YOUR GOAL:
Your answer should consist of each line below that contains the string "named".

___ DATA FOR REVIEW

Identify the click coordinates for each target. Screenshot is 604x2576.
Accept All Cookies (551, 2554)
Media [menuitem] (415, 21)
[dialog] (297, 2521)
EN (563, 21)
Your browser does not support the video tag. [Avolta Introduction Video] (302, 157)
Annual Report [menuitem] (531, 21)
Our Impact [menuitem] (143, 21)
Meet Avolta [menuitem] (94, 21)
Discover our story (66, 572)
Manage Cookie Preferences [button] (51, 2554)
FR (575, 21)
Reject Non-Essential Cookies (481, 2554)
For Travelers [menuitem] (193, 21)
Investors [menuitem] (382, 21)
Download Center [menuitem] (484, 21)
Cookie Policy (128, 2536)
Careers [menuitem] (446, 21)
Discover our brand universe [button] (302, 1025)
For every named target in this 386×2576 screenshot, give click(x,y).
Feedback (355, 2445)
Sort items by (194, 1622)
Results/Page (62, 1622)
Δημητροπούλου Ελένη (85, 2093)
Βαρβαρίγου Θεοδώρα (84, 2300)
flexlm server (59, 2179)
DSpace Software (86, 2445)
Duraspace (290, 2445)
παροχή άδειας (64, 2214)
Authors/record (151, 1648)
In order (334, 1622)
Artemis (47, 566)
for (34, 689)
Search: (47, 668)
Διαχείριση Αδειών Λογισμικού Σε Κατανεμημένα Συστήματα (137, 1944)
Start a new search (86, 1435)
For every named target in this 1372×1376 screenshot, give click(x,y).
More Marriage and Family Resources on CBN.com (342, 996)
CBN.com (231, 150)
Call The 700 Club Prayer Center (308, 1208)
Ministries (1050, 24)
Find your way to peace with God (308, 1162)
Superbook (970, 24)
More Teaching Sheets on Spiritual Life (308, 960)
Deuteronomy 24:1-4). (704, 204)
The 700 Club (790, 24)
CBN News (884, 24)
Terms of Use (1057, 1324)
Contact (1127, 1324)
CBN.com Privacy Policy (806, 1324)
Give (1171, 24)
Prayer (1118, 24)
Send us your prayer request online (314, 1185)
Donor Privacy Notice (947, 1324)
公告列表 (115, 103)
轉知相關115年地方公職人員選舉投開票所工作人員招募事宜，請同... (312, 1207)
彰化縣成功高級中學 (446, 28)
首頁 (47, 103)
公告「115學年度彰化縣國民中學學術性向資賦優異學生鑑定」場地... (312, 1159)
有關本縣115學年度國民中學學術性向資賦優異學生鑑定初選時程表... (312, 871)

______

SOLUTION:
For every named target in this 386×2576 screenshot, give click(x,y).
For every named target in this 1372×1376 screenshot, give click(x,y).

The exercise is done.